Theo 101 to teach only Christian doctrine
The required course will no longer teach world religions
By Philip Ellefson, Staff Writer firstname.lastname@example.org
Next year's freshmen and those that follow will not learn about the life of Muhammad or the difference between dharma and karma. Instead, they will get an introduction to Christian theology.
Starting next fall, Theology 101, which is currently called Introduction to Theology and World Religions, will be an introduction to only Judeo-Christian theology. Hinduism, Buddhism and Islam will no longer be taught.
According to Theology Chair Will Deming, President Fr. Bill Beauchamp asked the College of Arts and Sciences to consider a change in the theology curriculum. Dean of the College of Arts and Sciences Matt Baasten is overseeing the discussion of the new course.

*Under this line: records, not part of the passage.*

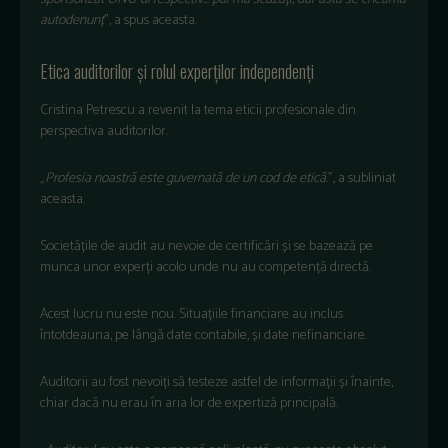
autodenunț
”, a spus aceasta.
Etica auditorilor
și rolul experților independenți
Cristina Petrescu a revenit la tema eticii profesionale din
perspectiva auditorilor.
„
Profesia noastr
ă este guvernată de un cod de etică
.
”, a subliniat
aceasta.
Societățile de audit au nevoie de certificări și se bazează pe
munca unor experți acolo unde nu au competență directă.
Acest lucru nu este nou. Situațiile financiare au inclus
întotdeauna, pe lâng
ă date contabile, și date nefinanciare.
Auditorii au fost nevoiți să testeze astfel de informații și
înainte,
chiar dac
ă nu erau
în aria lor de expertiz
ă principală.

Baasten said he could not discuss the details of the curriculum because it is still in the preliminary drafting stage, but he said the course curriculum will be designed by Dec. 15.
Deming said the change in Theology 101, which is a required class for every UP student, fits with the mission of the University.
"I think especially at a Catholic university, it makes sense to have an introduction to theology, because that underscores the mission of the university in a way an introduction to comparative religions might not," Deming said.
Deming also said the change will help the theology professors use their expertise.
"Only a couple of us are educated on the graduate level in comparative religions, so just in terms of expertise, it makes practical sense to give students our best training," Deming said.
But some students, like sophomore Matt Gadbois, are concerned that eliminating world religions from the core curriculum may narrow students' perspectives.
"I feel like the class currently gives a really open perspective that encourages the open-mindedness that everyone should have, including Christians," Gadbois said.
Sophomore Logan Adams, who took Theology 101 last year, agreed that the course is needed for students to be educated about world religions.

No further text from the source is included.